Work order >> Output exactly, please, the lines of the records below from the one containing "91, 3 90-98, 3 98-00, 3 Touring 87-94, 3" through the final line.

Dataset records >>

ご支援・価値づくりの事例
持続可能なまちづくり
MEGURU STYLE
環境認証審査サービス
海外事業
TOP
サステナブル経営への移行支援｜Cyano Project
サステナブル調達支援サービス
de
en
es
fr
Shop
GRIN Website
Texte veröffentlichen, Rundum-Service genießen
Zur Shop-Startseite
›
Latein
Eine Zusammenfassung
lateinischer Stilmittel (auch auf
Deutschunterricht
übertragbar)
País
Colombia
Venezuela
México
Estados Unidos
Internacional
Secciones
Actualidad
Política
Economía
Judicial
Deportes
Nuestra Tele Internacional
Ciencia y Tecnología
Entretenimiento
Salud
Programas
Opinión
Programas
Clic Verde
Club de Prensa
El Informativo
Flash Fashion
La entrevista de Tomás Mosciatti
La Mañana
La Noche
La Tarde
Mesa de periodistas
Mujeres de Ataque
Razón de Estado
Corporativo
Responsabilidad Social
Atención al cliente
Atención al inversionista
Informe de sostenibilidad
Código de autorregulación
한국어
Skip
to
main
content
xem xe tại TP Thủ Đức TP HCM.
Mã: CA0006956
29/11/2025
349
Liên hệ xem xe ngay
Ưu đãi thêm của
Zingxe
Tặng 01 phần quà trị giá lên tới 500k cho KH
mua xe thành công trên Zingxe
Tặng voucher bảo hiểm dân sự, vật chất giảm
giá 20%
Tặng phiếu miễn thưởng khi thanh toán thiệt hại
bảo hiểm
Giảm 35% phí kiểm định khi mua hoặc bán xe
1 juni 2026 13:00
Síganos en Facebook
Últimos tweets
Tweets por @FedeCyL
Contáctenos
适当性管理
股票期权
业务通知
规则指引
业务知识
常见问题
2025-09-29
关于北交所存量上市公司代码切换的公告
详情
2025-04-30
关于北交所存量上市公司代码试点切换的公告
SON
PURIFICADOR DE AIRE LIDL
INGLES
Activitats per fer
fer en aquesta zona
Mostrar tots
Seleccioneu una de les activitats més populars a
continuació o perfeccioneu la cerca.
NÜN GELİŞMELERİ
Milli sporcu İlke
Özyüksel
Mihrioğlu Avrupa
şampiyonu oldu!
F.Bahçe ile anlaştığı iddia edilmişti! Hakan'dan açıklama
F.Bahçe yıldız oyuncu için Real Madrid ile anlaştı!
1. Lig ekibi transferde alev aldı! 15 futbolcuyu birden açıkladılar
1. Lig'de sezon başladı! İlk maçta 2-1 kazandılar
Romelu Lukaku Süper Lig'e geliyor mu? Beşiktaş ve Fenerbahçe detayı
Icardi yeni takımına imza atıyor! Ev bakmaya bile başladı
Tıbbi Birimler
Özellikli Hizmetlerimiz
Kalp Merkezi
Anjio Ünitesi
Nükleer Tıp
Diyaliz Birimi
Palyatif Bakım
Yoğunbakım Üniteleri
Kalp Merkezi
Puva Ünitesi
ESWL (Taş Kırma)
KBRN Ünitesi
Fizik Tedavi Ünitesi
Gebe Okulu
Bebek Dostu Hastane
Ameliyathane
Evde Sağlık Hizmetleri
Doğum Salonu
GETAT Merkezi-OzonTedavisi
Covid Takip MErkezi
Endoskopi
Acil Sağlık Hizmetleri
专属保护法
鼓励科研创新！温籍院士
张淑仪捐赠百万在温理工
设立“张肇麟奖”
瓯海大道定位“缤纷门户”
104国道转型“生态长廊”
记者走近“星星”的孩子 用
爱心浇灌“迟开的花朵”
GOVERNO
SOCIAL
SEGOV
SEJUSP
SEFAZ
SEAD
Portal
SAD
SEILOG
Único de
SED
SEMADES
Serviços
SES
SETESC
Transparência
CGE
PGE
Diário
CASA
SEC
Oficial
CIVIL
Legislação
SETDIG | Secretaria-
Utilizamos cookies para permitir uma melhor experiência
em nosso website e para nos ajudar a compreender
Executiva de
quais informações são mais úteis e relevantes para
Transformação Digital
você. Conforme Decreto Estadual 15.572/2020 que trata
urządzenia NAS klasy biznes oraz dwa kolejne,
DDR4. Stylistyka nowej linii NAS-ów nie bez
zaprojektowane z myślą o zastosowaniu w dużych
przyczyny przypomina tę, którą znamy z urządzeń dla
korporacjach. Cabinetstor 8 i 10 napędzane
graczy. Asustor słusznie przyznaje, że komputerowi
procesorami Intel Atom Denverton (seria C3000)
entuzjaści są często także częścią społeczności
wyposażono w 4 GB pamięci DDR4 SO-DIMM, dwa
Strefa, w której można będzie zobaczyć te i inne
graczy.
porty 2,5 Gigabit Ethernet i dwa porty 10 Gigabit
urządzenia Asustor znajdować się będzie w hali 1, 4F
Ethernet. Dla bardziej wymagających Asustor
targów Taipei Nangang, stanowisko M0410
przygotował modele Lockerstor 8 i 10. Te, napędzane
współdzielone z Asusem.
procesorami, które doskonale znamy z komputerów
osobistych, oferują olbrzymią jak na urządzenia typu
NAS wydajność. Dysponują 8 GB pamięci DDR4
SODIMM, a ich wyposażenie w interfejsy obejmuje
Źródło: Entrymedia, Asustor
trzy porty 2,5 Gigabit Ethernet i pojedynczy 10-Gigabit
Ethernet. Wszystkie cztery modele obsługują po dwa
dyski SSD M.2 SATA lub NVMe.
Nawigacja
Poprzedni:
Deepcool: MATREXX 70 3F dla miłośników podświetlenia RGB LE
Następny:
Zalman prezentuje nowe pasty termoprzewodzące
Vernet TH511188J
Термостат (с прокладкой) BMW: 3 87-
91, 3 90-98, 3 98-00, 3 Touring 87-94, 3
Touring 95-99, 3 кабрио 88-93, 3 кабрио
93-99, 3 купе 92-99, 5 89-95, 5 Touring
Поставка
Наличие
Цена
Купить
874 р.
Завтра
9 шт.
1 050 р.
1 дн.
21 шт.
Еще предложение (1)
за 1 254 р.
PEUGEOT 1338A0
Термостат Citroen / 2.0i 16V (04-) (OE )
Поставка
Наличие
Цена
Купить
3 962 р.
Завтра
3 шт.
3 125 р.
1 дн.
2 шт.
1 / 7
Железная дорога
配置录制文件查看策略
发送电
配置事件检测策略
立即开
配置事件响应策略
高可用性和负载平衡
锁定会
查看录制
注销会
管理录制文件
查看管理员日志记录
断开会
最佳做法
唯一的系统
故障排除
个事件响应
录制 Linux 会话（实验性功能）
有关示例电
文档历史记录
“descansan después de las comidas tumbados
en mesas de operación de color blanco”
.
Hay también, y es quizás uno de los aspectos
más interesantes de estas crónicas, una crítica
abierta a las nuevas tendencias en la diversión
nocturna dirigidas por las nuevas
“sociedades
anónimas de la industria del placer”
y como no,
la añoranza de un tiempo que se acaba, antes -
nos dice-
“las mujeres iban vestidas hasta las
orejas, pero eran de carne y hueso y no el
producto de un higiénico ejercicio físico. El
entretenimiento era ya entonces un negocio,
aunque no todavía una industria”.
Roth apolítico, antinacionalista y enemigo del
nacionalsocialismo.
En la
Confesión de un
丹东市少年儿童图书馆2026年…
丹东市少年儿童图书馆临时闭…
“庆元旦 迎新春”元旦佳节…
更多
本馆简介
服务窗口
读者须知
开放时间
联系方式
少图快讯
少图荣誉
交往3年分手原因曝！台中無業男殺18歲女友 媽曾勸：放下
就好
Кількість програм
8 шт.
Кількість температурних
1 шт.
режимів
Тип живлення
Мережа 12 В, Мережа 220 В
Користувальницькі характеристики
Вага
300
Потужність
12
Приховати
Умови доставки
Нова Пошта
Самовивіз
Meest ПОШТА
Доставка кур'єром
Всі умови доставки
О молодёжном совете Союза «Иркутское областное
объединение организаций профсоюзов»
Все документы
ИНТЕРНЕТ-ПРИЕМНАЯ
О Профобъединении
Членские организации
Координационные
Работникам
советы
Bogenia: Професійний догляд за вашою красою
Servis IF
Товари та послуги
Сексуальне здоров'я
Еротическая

Final answer >>
91, 3 90-98, 3 98-00, 3 Touring 87-94, 3
Touring 95-99, 3 кабрио 88-93, 3 кабрио
93-99, 3 купе 92-99, 5 89-95, 5 Touring
Поставка
Наличие
Цена
Купить
874 р.
Завтра
9 шт.
1 050 р.
1 дн.
21 шт.
Еще предложение (1)
за 1 254 р.
PEUGEOT 1338A0
Термостат Citroen / 2.0i 16V (04-) (OE )
Поставка
Наличие
Цена
Купить
3 962 р.
Завтра
3 шт.
3 125 р.
1 дн.
2 шт.
1 / 7
Железная дорога
配置录制文件查看策略
发送电
配置事件检测策略
立即开
配置事件响应策略
高可用性和负载平衡
锁定会
查看录制
注销会
管理录制文件
查看管理员日志记录
断开会
最佳做法
唯一的系统
故障排除
个事件响应
录制 Linux 会话（实验性功能）
有关示例电
文档历史记录
“descansan después de las comidas tumbados
en mesas de operación de color blanco”
.
Hay también, y es quizás uno de los aspectos
más interesantes de estas crónicas, una crítica
abierta a las nuevas tendencias en la diversión
nocturna dirigidas por las nuevas
“sociedades
anónimas de la industria del placer”
y como no,
la añoranza de un tiempo que se acaba, antes -
nos dice-
“las mujeres iban vestidas hasta las
orejas, pero eran de carne y hueso y no el
producto de un higiénico ejercicio físico. El
entretenimiento era ya entonces un negocio,
aunque no todavía una industria”.
Roth apolítico, antinacionalista y enemigo del
nacionalsocialismo.
En la
Confesión de un
丹东市少年儿童图书馆2026年…
丹东市少年儿童图书馆临时闭…
“庆元旦 迎新春”元旦佳节…
更多
本馆简介
服务窗口
读者须知
开放时间
联系方式
少图快讯
少图荣誉
交往3年分手原因曝！台中無業男殺18歲女友 媽曾勸：放下
就好
Кількість програм
8 шт.
Кількість температурних
1 шт.
режимів
Тип живлення
Мережа 12 В, Мережа 220 В
Користувальницькі характеристики
Вага
300
Потужність
12
Приховати
Умови доставки
Нова Пошта
Самовивіз
Meest ПОШТА
Доставка кур'єром
Всі умови доставки
О молодёжном совете Союза «Иркутское областное
объединение организаций профсоюзов»
Все документы
ИНТЕРНЕТ-ПРИЕМНАЯ
О Профобъединении
Членские организации
Координационные
Работникам
советы
Bogenia: Професійний догляд за вашою красою
Servis IF
Товари та послуги
Сексуальне здоров'я
Еротическая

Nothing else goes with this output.